I saw her orange Newton sneakers first; then I looked up, and saw her face. I took a look at the clock – 1:50 and change and just yards to go.
She was going to do it!
All along, I had told Courtney, one of our athletes and my dear friend for many years, that she was going to crush her previous (and first) half-marathon time. And, now, just steps from the finish line, her hard work over several months was leading her to achieving her goal — and then some.
Her goal was to run at or slightly under 9 minute miles, for a 1:56 finish. As her coach, I knew she could achieve that and much more. I was thinking 1:52–not 1:56–sounded right.
I’m not sure she fully believed me until she crossed the finish line in 1:52:31–an 8:36/mile average–and a whopping 6 minute personal record (PR) over her first half-marathon finish last May.
Told you so 😉
How did I know?
Her training log told me so. I don’t have clairvoyance, but I can read the training tea leaves, or rather, the quantitative and qualitative information that Courtney leaves in her daily training log, hosted on Training Peaks.
Why Does a Training Log Matter?
A training log is a vital tool for coaching our athletes. It offers:
- a snapshot of what the athlete has done and how s/he is performing, which helps us plan future training cycles
- insight into progress, and suggestions for realistic goals and targets in upcoming races
- information about when we might need to add more or less intensity, volume or recovery
- accountability to the plan and the training process
- information about other stresses in the athlete’s life that may affect training
- an early warning of overreaching or overtraining
- a mechanism for reflecting upon the reasons for a given performance in either training or racing
When carefully assessed and applied to the next training cycle, the data entered into a training log can help an athlete improve upon his/her limiters or weaknesses.
When this happens, we get faster. We go farther. We achieve goals that we once thought were dreams.

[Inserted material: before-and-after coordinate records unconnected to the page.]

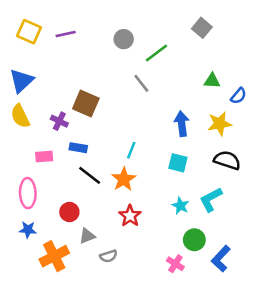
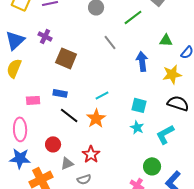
green line: (156, 53) -> (133, 17), moved
yellow semicircle: (20, 116) -> (14, 68), turned 48
purple cross: (59, 121) -> (45, 36), moved
blue arrow: (182, 124) -> (142, 61), moved
cyan line: (131, 150) -> (102, 95), turned 40
cyan star: (180, 206) -> (137, 127), moved
red star: (130, 216) -> (91, 154), moved
blue star: (28, 230) -> (20, 158), size x1.5

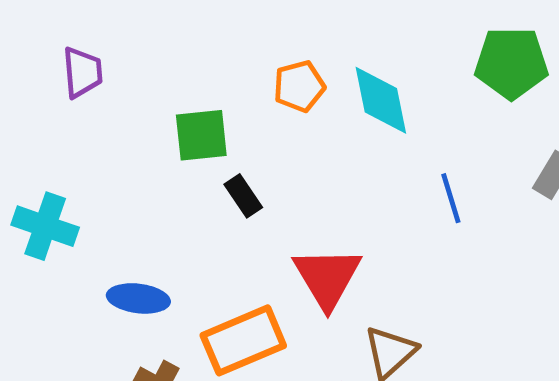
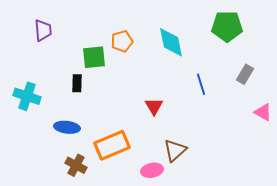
orange pentagon: (299, 86) -> (122, 41), moved
black rectangle: (243, 196) -> (77, 83), moved, turned 36
red triangle: (327, 277) -> (154, 106), moved, size x0.6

In Courtney’s case, she ran an average of 8:36min/mile for a half-marathon, thereby crushing her original goal of running a 1:56 marathon.
And, based on her performance at this race, which she dutifully logged into training peaks, we’ve also identified some limiters to help her get even faster. For example, we noticed in the data from her heart rate monitor, which also measures her pace, that her heart rate stayed relatively constant throughout the race, between 165-169 bpm, yet her pace slowed about 5-10 sec/mile in the final 3 miles or so. That indicates that she could have kept the gas on the pace a bit more, and/or she needed hydration.

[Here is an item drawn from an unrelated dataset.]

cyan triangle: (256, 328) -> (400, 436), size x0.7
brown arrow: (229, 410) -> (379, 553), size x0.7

In her qualitative comments, Courtney wrote, “I couldn’t be happier or more proud of myself. It was a great race. I smiled the whole time. I never once felt uncomfortable. Never pushed myself at all. My legs didn’t even hurt yesterday [day after the race].”
Using the Training Data to Adjust Training
Both the quantitative and qualitative information signal a few ways we can tweak the next training cycle to allow Courtney to push her limits even further at the next race.

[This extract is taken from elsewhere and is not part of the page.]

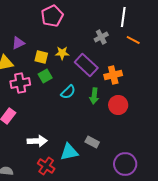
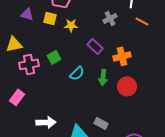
purple triangle: (18, 43) -> (27, 14), moved, turned 40
yellow star: (62, 53) -> (71, 25), moved
yellow square: (41, 57) -> (50, 18), moved
purple rectangle: (86, 65) -> (95, 46), size x0.7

For example, we will build strength and endurance so she can withstand the pain and fatigue that inevitably accompanies the late stages of any endurance race. We will introduce progressive tempo runs, which teaches both her body and her brain to finish strong. We’ll tweak her fueling and hydration plan to make sure she is properly fueled in those last miles. We will have her do some more challenging runs at threshold to teach her to push herself a bit past her comfort zone.
Whether it’s an entry about race performance, or the combination of entries of day-to-day training, a training log is an integral part of your success as an athlete. While we use Training Peaks with our athletes, there are many different options – including the low tech paper version :).
What Information Should Be Included in a Training Log
It doesn’t matter how you log the information, just that you log it. In terms of the type of information that might be useful, we recommend:
- Include the basics: total time, distance, heart rate file, power file (if applicable for cycling), pace
- Provide insight into your feeling: how you felt doing the workout generally, as well as any specific issues that arose during the workout, concerns or questions about training
- Log your weight once a week.
- Identify external life stressors: sleep patterns, work, family, etc.
- Keep track of nutrition and hydration during the workout, as well as throughout the day. If any GI issues crop up, this can provide a useful tool for determining what fueling choices might be driving those problems. For long-course racers, this can provide useful information about whether your fueling plan will work on race day.
Review this information regularly for clues about what is and is not working in your training cycle. Include key benchmark workouts or races to measure progress from time to time. If you miss your targets, consult your log to determine why that might be so. If you hit your targets, consult the data from those workouts to find out how you can squeeze out even more potential. Use your training log to help you determine realistic goals for training and racing.
When you are faithful to logging your information in a training log, you’ll always know the answer to the question: What’s your latest performance telling you?